What diversity means to me as a member of the Family Justice Young People’s Board
My name is Aleesha and I have been a member of the Family Justice Young People’s Board (FJYPB) for seven years. My background is diverse. I am Muslim female and I also have a disability called cerebral palsy.
What diversity means to me is that it is an opportunity to benefit from a variety of viewpoints of people from lots of different backgrounds such as educational, cultural and religious. Diversity is also understanding that everyone is unique and to recognize our differences.
The FJYPB are very considerate about people’s background, perspectives, and views. I have experience working with a lot of diverse members. The value of diversity for the FJYPB is very high as we are equal. No matter what our background, everyone has an equal right to a voice and input and we are all included in the work of the FJYPB and contribute to making decisions.
Whilst being an FJYPB member, a skill I learned is to take part in public speaking which I wasn’t confident to do before joining the board. I have worked in a team and collaborated with other young people. I have had the ability to adapt to things when it is not going right. I look at things with a positive attitude when difficulties occur and get in my way. The FJYPB has helped me to be more confident and to use the knowledge that I have learnt outside of my work with the board, such as using jargon-free words so that everyone can understand it.
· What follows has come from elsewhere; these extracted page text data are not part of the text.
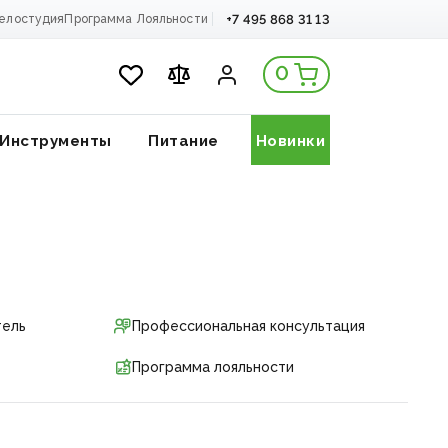
+7 495 868 31 13
елостудия
Программа Лояльности
0
Инструменты
Питание
Новинки
тель
Профессиональная консультация
Программа лояльности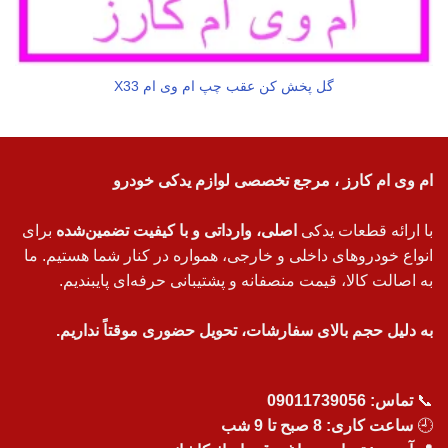
گل پخش کن عقب چپ ام وی ام X33
ام وی ام کارز ، مرجع تخصصی لوازم یدکی خودرو
با ارائه قطعات یدکی
اصلی، وارداتی و با کیفیت تضمین‌شده
برای
انواع خودروهای داخلی و خارجی، همواره در کنار شما هستیم. ما
به اصالت کالا، قیمت منصفانه و پشتیبانی حرفه‌ای پایبندیم.
به دلیل حجم بالای سفارشات، تحویل حضوری موقتاً نداریم.
📞
تماس:
09011739056
🕘
ساعت کاری: 8 صبح تا 9 شب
I would like professionals to consider that everyone is different in their own special ways and they should respect everyone. Don’t treat every person the same. Think about the uniqueness of the child and tailor your work to their needs. You need to communicate with the child. Be sensitive to their/their family’s background and consider the impact this has on them. Finally, don’t make assumptions about people’s diversity and make sure you ASK questions.